Page-level text extractions
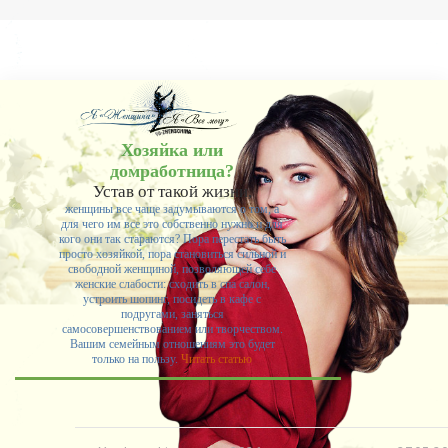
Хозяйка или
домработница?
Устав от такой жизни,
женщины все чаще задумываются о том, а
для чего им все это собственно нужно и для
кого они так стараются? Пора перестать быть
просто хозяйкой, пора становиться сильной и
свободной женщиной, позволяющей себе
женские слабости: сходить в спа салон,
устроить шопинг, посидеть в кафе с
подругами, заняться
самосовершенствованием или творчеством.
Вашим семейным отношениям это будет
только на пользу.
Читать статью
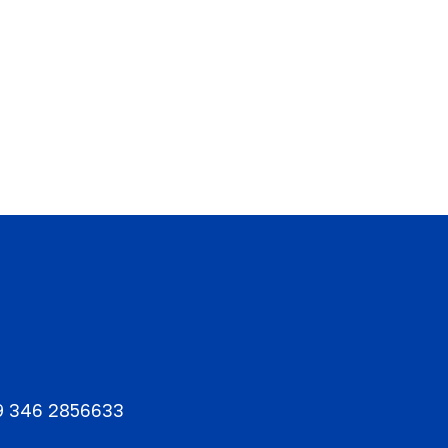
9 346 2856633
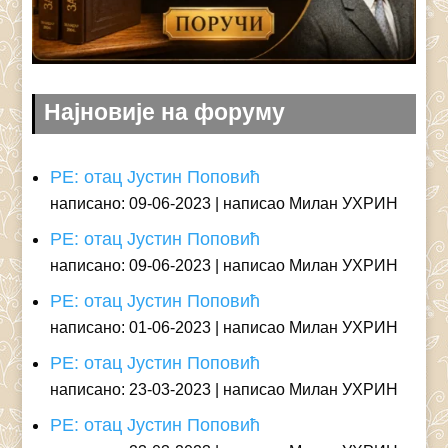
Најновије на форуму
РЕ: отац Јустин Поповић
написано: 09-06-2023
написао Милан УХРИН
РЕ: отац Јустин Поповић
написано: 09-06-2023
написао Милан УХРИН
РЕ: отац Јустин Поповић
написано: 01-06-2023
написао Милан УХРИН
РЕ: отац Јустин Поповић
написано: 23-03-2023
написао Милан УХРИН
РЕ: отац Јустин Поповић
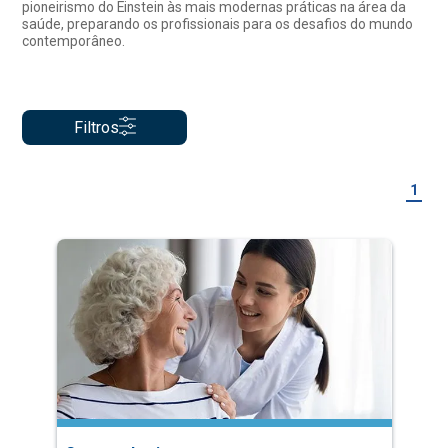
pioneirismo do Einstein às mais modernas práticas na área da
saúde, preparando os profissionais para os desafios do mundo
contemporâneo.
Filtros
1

==

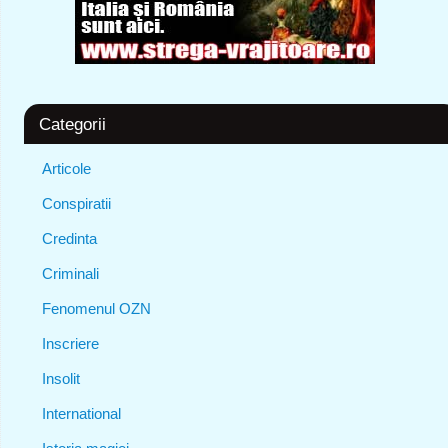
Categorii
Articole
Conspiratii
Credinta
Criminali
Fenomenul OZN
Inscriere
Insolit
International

...

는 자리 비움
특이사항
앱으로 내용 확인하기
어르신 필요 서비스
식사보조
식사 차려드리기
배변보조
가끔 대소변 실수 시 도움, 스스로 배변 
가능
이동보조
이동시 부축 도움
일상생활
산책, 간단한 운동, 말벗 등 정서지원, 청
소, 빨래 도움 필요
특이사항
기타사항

• Action item
Every line with "написано" in it should be copied from the entries.

• Output for this task
написано: 09-06-2023
написано: 09-06-2023
написано: 01-06-2023
написано: 23-03-2023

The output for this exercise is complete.